Thursday, June 4, 2009

Guillermo Del Toro on Vampires


Guillermo Del Toro on Vampires from Time Magazine
By Gilbert Cruz Wednesday, Jun. 03, 2009

Vampires these days are sorta lovelorn and wimpy. Not Guillermo del Toro's. His will suck you dry with a stinger-tipped tentacle. It's not really the kind of stuff teen girls want to read. But Del Toro, director of the Oscar-winning Pan's Labyrinth — as well as The Devil's Backbone, Blade II and the Hellboy series — isn't trying to appeal to the Stephenie Meyer set with his new novel. The first in a trilogy (co-written with author Chuck Hogan), The Strain opens with a plane that lands in New York City, lights off, windows drawn, everyone seemingly dead. Naturally, it gets worse from there. Del Toro spoke to TIME from New Zealand, where he is currently working on the film version of J.R.R Tolkien's The Hobbit, about bloodsuckers, swine flu and his childhood hero.

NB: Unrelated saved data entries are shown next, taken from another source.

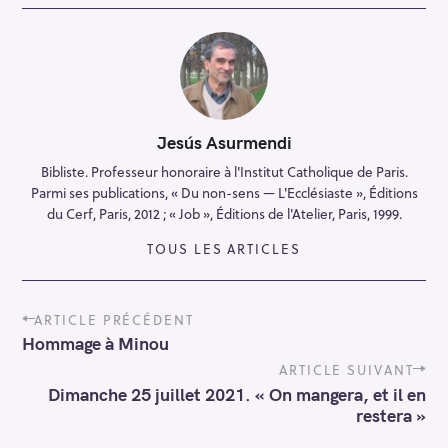
Jesús Asurmendi
Bibliste. Professeur honoraire à l'Institut Catholique de Paris.
Parmi ses publications, « Du non-sens — L'Ecclésiaste », Éditions
du Cerf, Paris, 2012 ; « Job », Éditions de l'Atelier, Paris, 1999.
TOUS LES ARTICLES
P
ARTICLE PRÉCÉDENT
o
Hommage à Minou
s
t
ARTICLE SUIVANT
n
Dimanche 25 juillet 2021. « On mangera, et il en
a
restera »
v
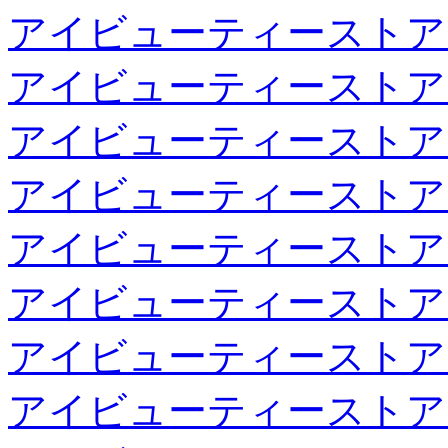
アイビューティーストア
アイビューティーストア
アイビューティーストア
アイビューティーストア
アイビューティーストア
アイビューティーストア
アイビューティーストア
アイビューティーストア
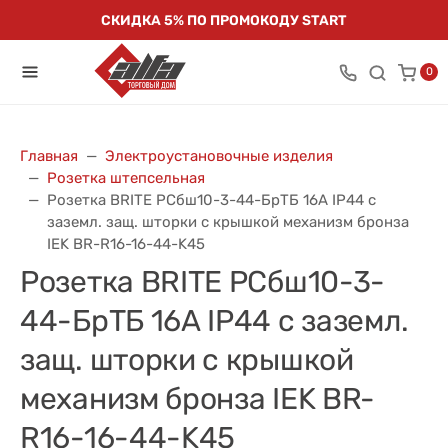
СКИДКА 5% ПО ПРОМОКОДУ START
0
Главная
Электроустановочные изделия
Розетка штепсельная
Розетка BRITE РСбш10-3-44-БрТБ 16А IP44 с
заземл. защ. шторки с крышкой механизм бронза
IEK BR-R16-16-44-K45
Розетка BRITE РСбш10-3-
44-БрТБ 16А IP44 с заземл.
защ. шторки с крышкой
механизм бронза IEK BR-
R16-16-44-K45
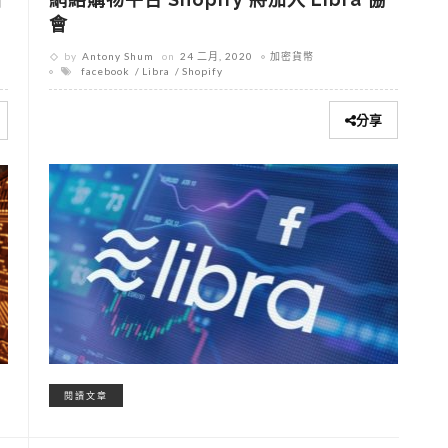
會
by
Antony Shum
on
24 二月, 2020
加密貨幣
facebook
Libra
Shopify
分享
閱讀文章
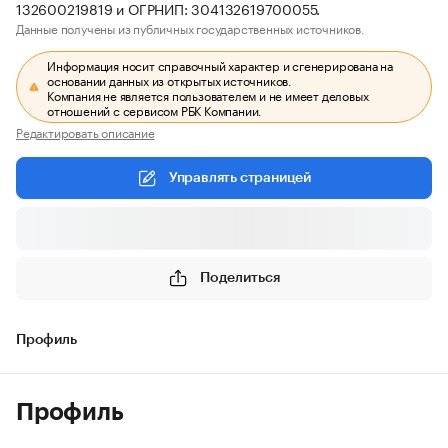
132600219819 и ОГРНИП: 304132619700055.
Данные получены из публичных государственных источников.
Информация носит справочный характер и сгенерирована на
основании данных из открытых источников.
Компания не является пользователем и не имеет деловых
отношений с сервисом РБК Компании.
Редактировать описание
Управлять страницей
Поделиться
Профиль
Профиль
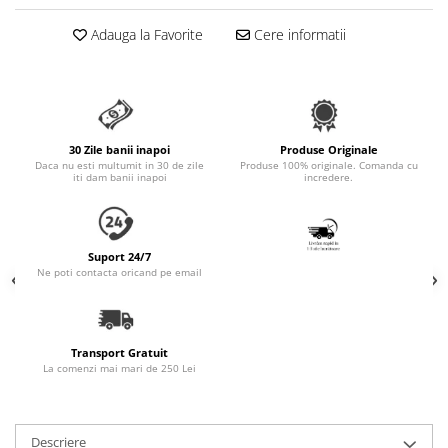
Accesorii Auto & Bicicletă
Adauga la Favorite
Cere informatii
Accesorii Acasă și Mobilier
Botnițe
Identificare
Dresaj & Sport
30 Zile banii inapoi
Produse Originale
Daca nu esti multumit in 30 de zile
Produse 100% originale. Comanda cu
iti dam banii inapoi
incredere.
Suport 24/7
Ne poti contacta oricand pe email
Transport Gratuit
La comenzi mai mari de 250 Lei
Descriere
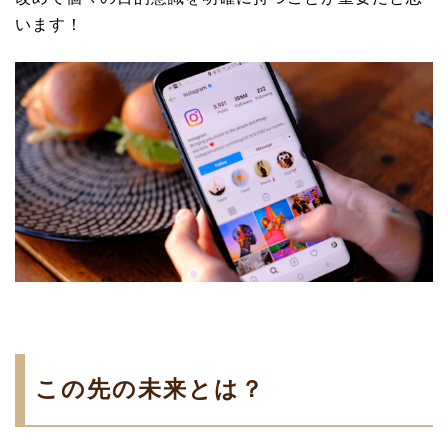
います！
この先の未来とは？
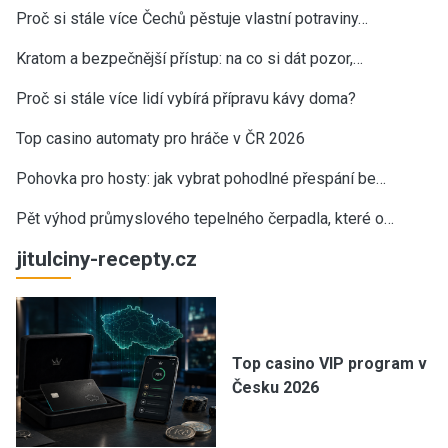
Proč si stále více Čechů pěstuje vlastní potraviny…
Kratom a bezpečnější přístup: na co si dát pozor,…
Proč si stále více lidí vybírá přípravu kávy doma?
Top casino automaty pro hráče v ČR 2026
Pohovka pro hosty: jak vybrat pohodlné přespání be…
Pět výhod průmyslového tepelného čerpadla, které o…
jitulciny-recepty.cz
Top casino VIP program v
Česku 2026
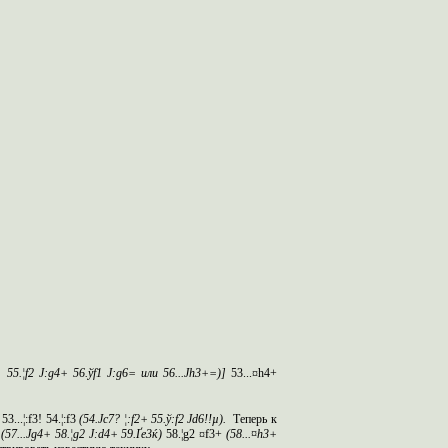
+ 55.¦f2 Ј:g4+ 56.ўf1 Ј:g6= или 56...Јh3+=)]
53...¤h4+
..¦:f3! 54.¦:f3
(54.Ј
c
7?
¦:f2+ 55.ў:f2 Јd6!!µ).
Теперь к
+
(57...Ј
g
4+ 58.¦
g
2 Ј:
d
4+ 59.Ґ
e
3ќ)
58.¦g2 ¤f3+
(58...¤
h
3+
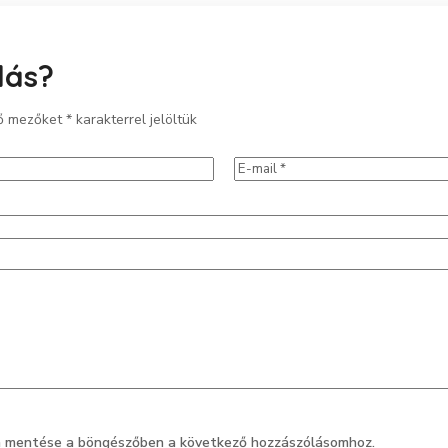
lás?
ző mezőket
*
karakterrel jelöltük
m mentése a böngészőben a következő hozzászólásomhoz.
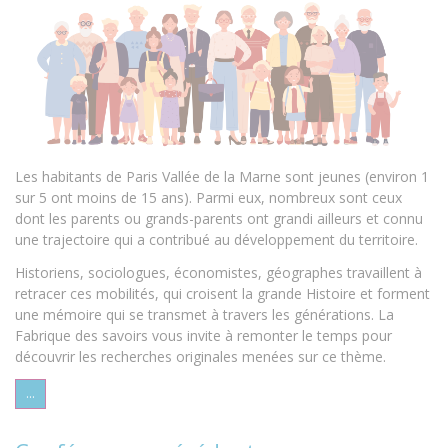
Les habitants de Paris Vallée de la Marne sont jeunes (environ 1
sur 5 ont moins de 15 ans). Parmi eux, nombreux sont ceux
dont les parents ou grands-parents ont grandi ailleurs et connu
une trajectoire qui a contribué au développement du territoire.
Historiens, sociologues, économistes, géographes travaillent à
retracer ces mobilités, qui croisent la grande Histoire et forment
une mémoire qui se transmet à travers les générations. La
Fabrique des savoirs vous invite à remonter le temps pour
découvrir les recherches originales menées sur ce thème.
...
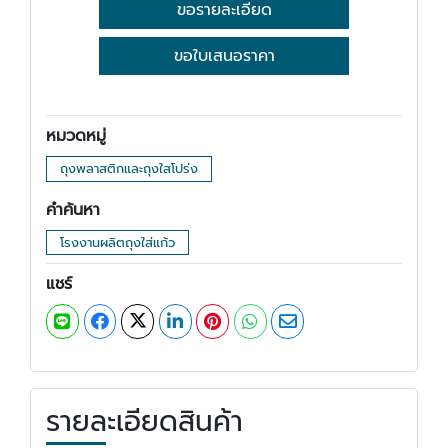
ขอรายละเอียด
ขอใบเสนอราคา
หมวดหมู่
ถุงพลาสติกและถุงใสโปร่ง
คำค้นหา
โรงงานผลิตถุงใส่แก้ว
แชร์
รายละเอียดสินค้า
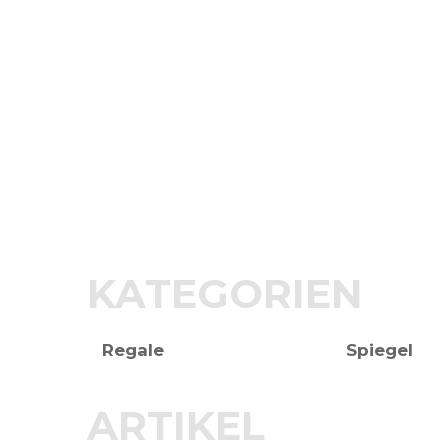
KATEGORIEN
Regale
Spiegel
ARTIKEL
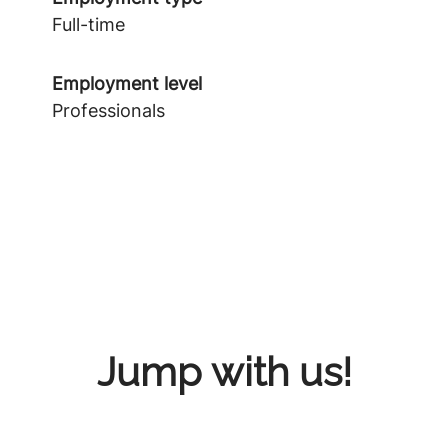
Full-time
Employment level
Professionals
Jump with us!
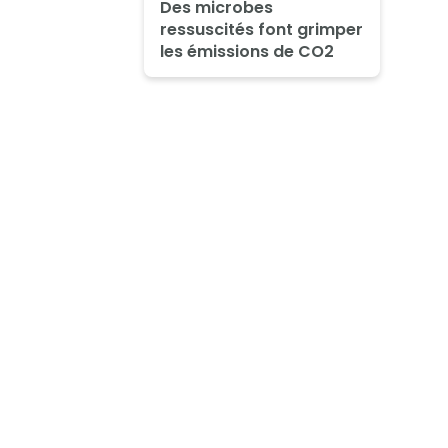
Des microbes
ressuscités font grimper
les émissions de CO2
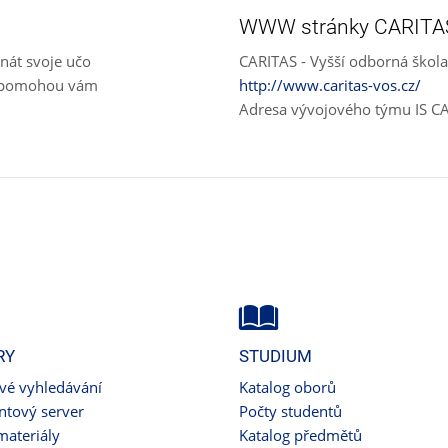
WWW stránky CARITA
nát svoje učo
CARITAS - Vyšší odborná škola
e, pomohou vám
http://www.caritas-vos.cz/
Adresa vývojového týmu IS C
RY
STUDIUM
ové vyhledávání
Katalog oborů
tový server
Počty studentů
materiály
Katalog předmětů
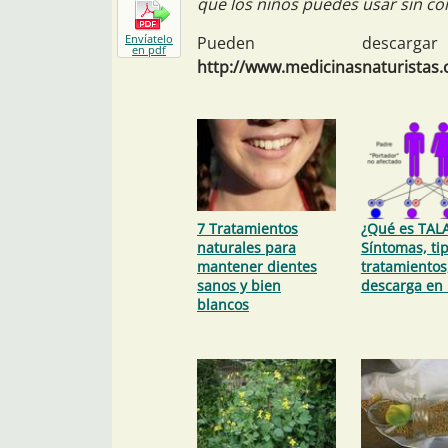
que los niños puedes usar sin co
Envíatelo
Pueden desc
en pdf
http://www.medicinasnaturistas
7 Tratamientos
¿Qué es TAL
naturales para
Síntomas, tip
mantener dientes
tratamientos
sanos y bien
descarga en
blancos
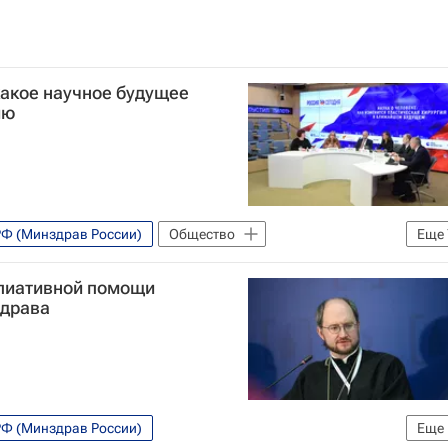
какое научное будущее
ию
РФ (Минздрав России)
Общество
Еще
тет имени Н. И. Пирогова
Здоровье
лиативной помощи
красоты
Социальный навигатор
здрава
РФ (Минздрав России)
Еще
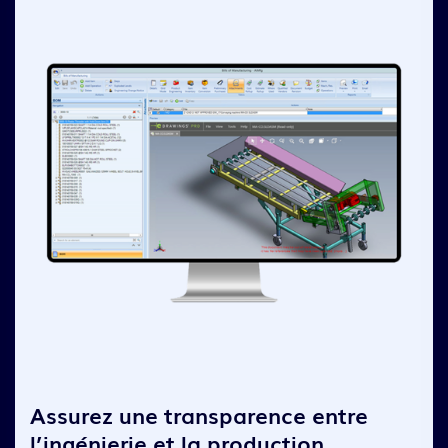
Assurez une transparence entre
l’ingénierie et la production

Celebrated director Guillermo Del Toro talks to TIME's Gilbert Cruz about his new vampire novel, The Strain, and how his nosferatu are no tween girl's fantasy

Over the next decade, you've got about five movie projects signed up. How did you find the time to start a trilogy of vampire novels?
I started it actually about four years ago. The idea behind The Strain was to try and marry old Eastern European folklore with an urban procedural feel. Which is very much the way, back in the day, Dracula must have read to contemporary readers. It was a very now, in the moment, modern novel. And I wanted to recapture that a little bit.